On Wednesday, December 5, 2012 at 6:18 PM, Barry Warsaw wrote:
On Dec 05, 2012, at 06:07 PM, Donald Stufft wrote:

If you're installing B you've prescribed trust to that author. If you don't
trust the author then why are you installing (and then executing) code
they wrote.

What you installed Z, but B got installed because it was a dependency three
levels down?
Sure, you granted trust to Z, Z granted trust to Y, and Y granted trust to B. Like
in SSL certificates there was a chain of trust. If you don't trust Z then don't install
their package. 

Very convenient to declare that one of the major use cases for
Obsoletes over Obsoleted-By is not valid because of your own
personal opinions. Like I said above, if you're installing a package
that someone has uploaded you've implicitly granted them trust. There
is far worse things that a bad Python citizen can do during, and after
and install that what is allowed by Obsoletes.

Well, basically never installing anything from PyPI except into a virtualenv
is probably a good recommendation (maybe even now).
A virtualenv only protects you from well behaved packages. There is no way
to prevent a package author from doing very nasty things to you if they wish.
Providing more power in the metadata doesn't make this situation better or
worse, it just makes more standard paths in the cases where you do need
to do it.

End systems often times do not have a singular organization controlling
every package in their system. The best example is Ubuntu and their PPA's.
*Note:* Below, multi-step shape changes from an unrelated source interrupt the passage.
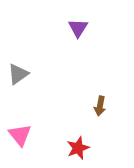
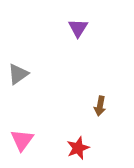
pink triangle: moved 2 px right, 5 px down; rotated 15 degrees clockwise
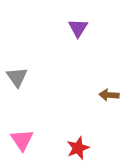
gray triangle: moved 1 px left, 3 px down; rotated 30 degrees counterclockwise
brown arrow: moved 9 px right, 11 px up; rotated 84 degrees clockwise
pink triangle: rotated 10 degrees counterclockwise
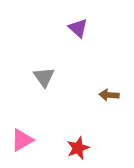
purple triangle: rotated 20 degrees counterclockwise
gray triangle: moved 27 px right
pink triangle: rotated 35 degrees clockwise
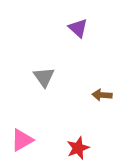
brown arrow: moved 7 px left
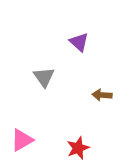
purple triangle: moved 1 px right, 14 px down
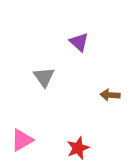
brown arrow: moved 8 px right
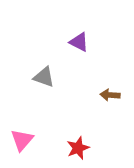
purple triangle: rotated 15 degrees counterclockwise
gray triangle: rotated 35 degrees counterclockwise
pink triangle: rotated 20 degrees counterclockwise
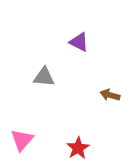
gray triangle: rotated 15 degrees counterclockwise
brown arrow: rotated 12 degrees clockwise
red star: rotated 10 degrees counterclockwise
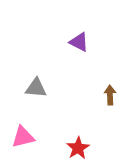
gray triangle: moved 8 px left, 11 px down
brown arrow: rotated 72 degrees clockwise
pink triangle: moved 1 px right, 3 px up; rotated 35 degrees clockwise
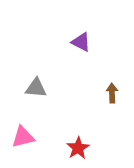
purple triangle: moved 2 px right
brown arrow: moved 2 px right, 2 px up
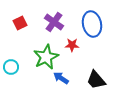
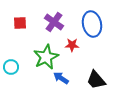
red square: rotated 24 degrees clockwise
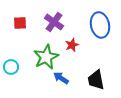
blue ellipse: moved 8 px right, 1 px down
red star: rotated 24 degrees counterclockwise
black trapezoid: rotated 30 degrees clockwise
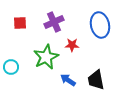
purple cross: rotated 30 degrees clockwise
red star: rotated 24 degrees clockwise
blue arrow: moved 7 px right, 2 px down
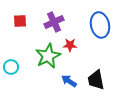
red square: moved 2 px up
red star: moved 2 px left
green star: moved 2 px right, 1 px up
blue arrow: moved 1 px right, 1 px down
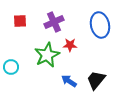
green star: moved 1 px left, 1 px up
black trapezoid: rotated 50 degrees clockwise
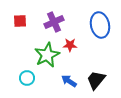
cyan circle: moved 16 px right, 11 px down
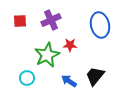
purple cross: moved 3 px left, 2 px up
black trapezoid: moved 1 px left, 4 px up
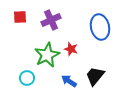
red square: moved 4 px up
blue ellipse: moved 2 px down
red star: moved 1 px right, 4 px down; rotated 16 degrees clockwise
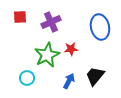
purple cross: moved 2 px down
red star: rotated 24 degrees counterclockwise
blue arrow: rotated 84 degrees clockwise
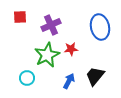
purple cross: moved 3 px down
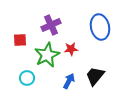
red square: moved 23 px down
Well, PPAs are awesome, but have known and well-publicized trust issues. I
wouldn't enable a PPA into my running system without really knowing who the
owner is and why I'm using their PPA. Or doing a lot of testing in a chroot
first, and probably pinning the package set to just the one(s) from the PPA I
care about.
Basically the same thing can be said about packages on PyPI. All the same
trust issues exist there. Simply installing a Python package is already granting
far more trust than Obsoletes requires since installing a package is executed
someone else's python code on your system. Even if you remove setup.py you're
still going to be executing their code on your system. If you do not trust the
author of the packages you are installing, you do not install their packages.